(Input data Opens)
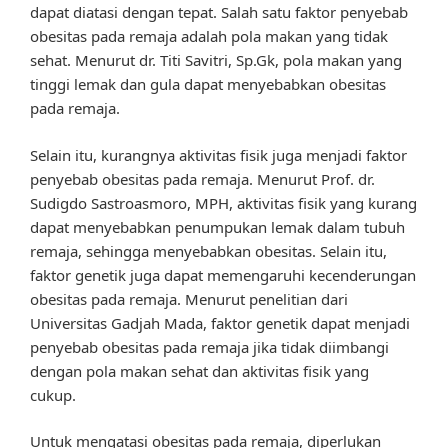
dapat diatasi dengan tepat. Salah satu faktor penyebab
obesitas pada remaja adalah pola makan yang tidak
sehat. Menurut dr. Titi Savitri, Sp.Gk, pola makan yang
tinggi lemak dan gula dapat menyebabkan obesitas
pada remaja.
Selain itu, kurangnya aktivitas fisik juga menjadi faktor
penyebab obesitas pada remaja. Menurut Prof. dr.
Sudigdo Sastroasmoro, MPH, aktivitas fisik yang kurang
dapat menyebabkan penumpukan lemak dalam tubuh
remaja, sehingga menyebabkan obesitas. Selain itu,
faktor genetik juga dapat memengaruhi kecenderungan
obesitas pada remaja. Menurut penelitian dari
Universitas Gadjah Mada, faktor genetik dapat menjadi
penyebab obesitas pada remaja jika tidak diimbangi
dengan pola makan sehat dan aktivitas fisik yang
cukup.
Untuk mengatasi obesitas pada remaja, diperlukan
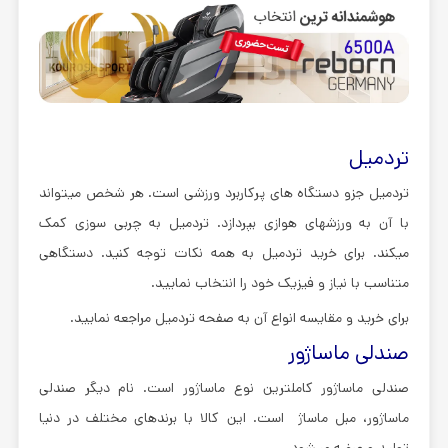
تردمیل
تردمیل جزو دستگاه های پرکاربرد ورزشی است. هر شخص میتواند
با آن به ورزشهای هوازی بپردازد. تردمیل به چربی سوزی کمک
میکند. برای خرید تردمیل به همه نکات توجه کنید. دستگاهی
متناسب با نیاز و فیزیک خود را انتخاب نمایید.
برای خرید و مقایسه انواع آن به صفحه تردمیل مراجعه نمایید.
صندلی ماساژور
صندلی ماساژور کاملترین نوع ماساژور است. نام دیگر صندلی
ماساژور، مبل ماساژ است. این کالا با برندهای مختلف در دنیا
تولید و عرضه میشود.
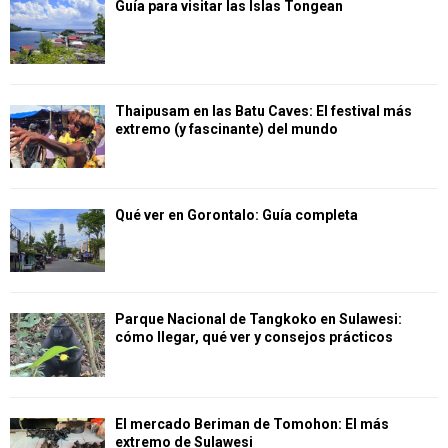
Guía para visitar las Islas Tongean
Thaipusam en las Batu Caves: El festival más
extremo (y fascinante) del mundo
Qué ver en Gorontalo: Guía completa
Parque Nacional de Tangkoko en Sulawesi:
cómo llegar, qué ver y consejos prácticos
El mercado Beriman de Tomohon: El más
extremo de Sulawesi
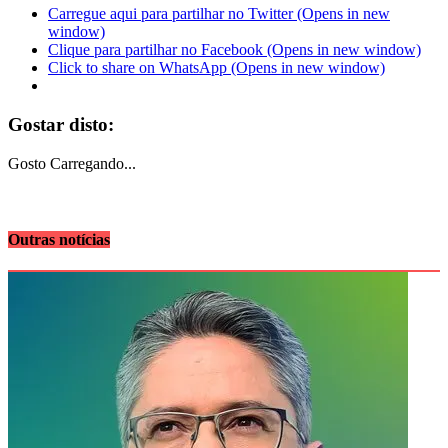
Carregue aqui para partilhar no Twitter (Opens in new
window)
Clique para partilhar no Facebook (Opens in new window)
Click to share on WhatsApp (Opens in new window)
Gostar disto:
Gosto
Carregando...
Outras notícias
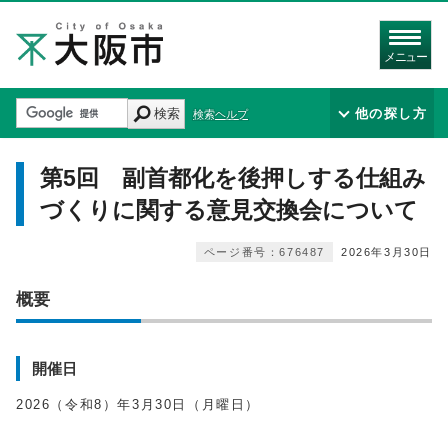
メニュー
検索
他の探し方
検索ヘルプ
第5回 副首都化を後押しする仕組み
づくりに関する意見交換会について
ページ番号：676487
2026年3月30日
概要
開催日
2026（令和8）年3月30日（月曜日）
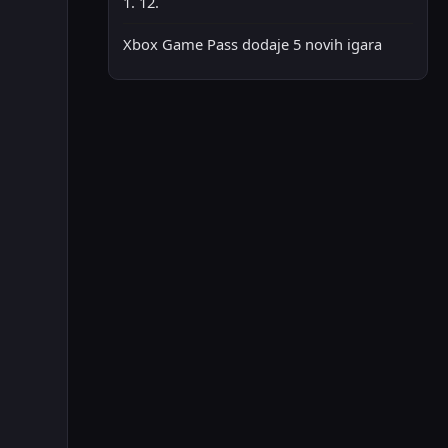
1. 12.
Xbox Game Pass dodaje 5 novih igara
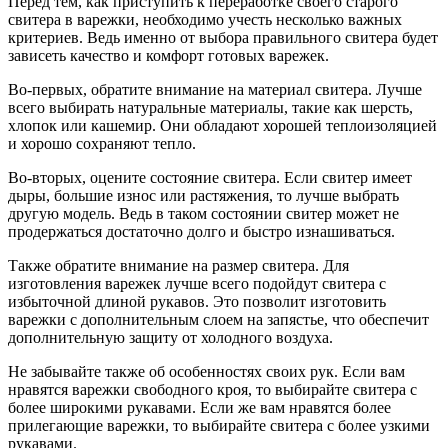
Перед тем, как приступить к переработке своего старого
свитера в варежки, необходимо учесть несколько важных
критериев. Ведь именно от выбора правильного свитера будет
зависеть качество и комфорт готовых варежек.
Во-первых, обратите внимание на материал свитера. Лучше
всего выбирать натуральные материалы, такие как шерсть,
хлопок или кашемир. Они обладают хорошей теплоизоляцией
и хорошо сохраняют тепло.
Во-вторых, оцените состояние свитера. Если свитер имеет
дыры, большие износ или растяжения, то лучше выбрать
другую модель. Ведь в таком состоянии свитер может не
продержаться достаточно долго и быстро изнашиваться.
Также обратите внимание на размер свитера. Для
изготовления варежек лучше всего подойдут свитера с
избыточной длиной рукавов. Это позволит изготовить
варежки с дополнительным слоем на запястье, что обеспечит
дополнительную защиту от холодного воздуха.
Не забывайте также об особенностях своих рук. Если вам
нравятся варежки свободного кроя, то выбирайте свитера с
более широкими рукавами. Если же вам нравятся более
прилегающие варежки, то выбирайте свитера с более узкими
рукавами.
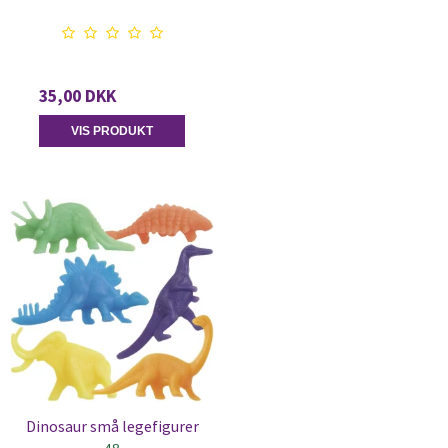
35,00 DKK
VIS PRODUKT
Dinosaur små legefigurer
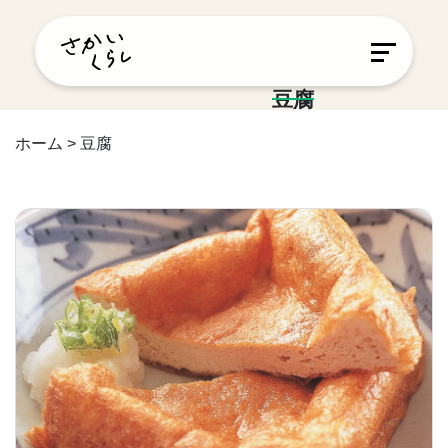
豆腐
ホーム
>
豆腐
(Input data Closes)
_About this exercise_
Out of the records above, please copy exactly the lines from the line with "Clique para partilhar" up to and including the line with "свитера в варежки, необходимо", minus the pictures.

_Exercise result_
Clique para partilhar no Facebook (Opens in new window)
Click to share on WhatsApp (Opens in new window)
Gostar disto:
Gosto
Carregando...
Outras notícias
メニュー
検索
他の探し方
検索ヘルプ
第5回 副首都化を後押しする仕組み
づくりに関する意見交換会について
ページ番号：676487
2026年3月30日
概要
開催日
2026（令和8）年3月30日（月曜日）
1. 12.
Xbox Game Pass dodaje 5 novih igara
Перед тем, как приступить к переработке своего старого
свитера в варежки, необходимо учесть несколько важных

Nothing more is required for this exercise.